The colour and fantasy of the Casa Batlló captivates passers-by on the Passeig de Gràcia. Standing halfway up this elegant boulevard and in a strongly contrasting style to the neighbouring houses, the Casa Amatller and Casa Lleó Morera, Gaudí's building reveals the splendour of an architect who was able to work on this project with total creative freedom, Antoni Gaudí.
The architect Antoni Gaudí undertook a radical refurbishment of a building in Barcelona's Passeig de Gràcia dating from 1875 to create one of his boldest works. Gaudí's imaginative efforts were key to the development of the project, as was the decorative work of the artisans who collaborated with him between 1904 and 1906. A simple glance gives rise to myriad interpretations. The discs of multicoloured glazed-ceramics and broken shards of stained glass, placed with precision, depict flowers and water lilies and play with the reflections of the sunlight.
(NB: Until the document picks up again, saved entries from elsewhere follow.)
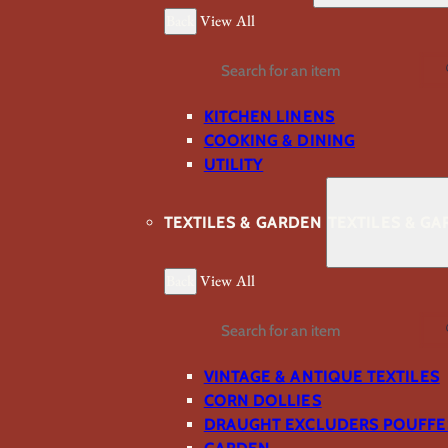
Back
View All
Search
KITCHEN LINENS
COOKING & DINING
UTILITY
TEXTILES & GARDEN
TEXTILES & G
Back
View All
Search
VINTAGE & ANTIQUE TEXTILES
CORN DOLLIES
DRAUGHT EXCLUDERS POUFFE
This vast impressionist painting is often interpreted as the surface of the rolling sea in the heart of Passeig de Gràcia.
On the first floor of the Casa Batlló, a long sandstone balcony allows us to look inside the elegant mezzanine, while the other floors have balconies in the shape of masks. And at the top, a scaly ceramic skin and turret crowned by a four-armed cross remind us of the legend of Saint George. Inside the Casa Batlló, you can visit the mezzanine, see the ceramic skylight, the double attic space with its sequence of catenary arches, and the rooftop with its colourful mosaiced chimneys. An explosion of creative freedom where Gaudí spared no effort in creating a functional and modern house.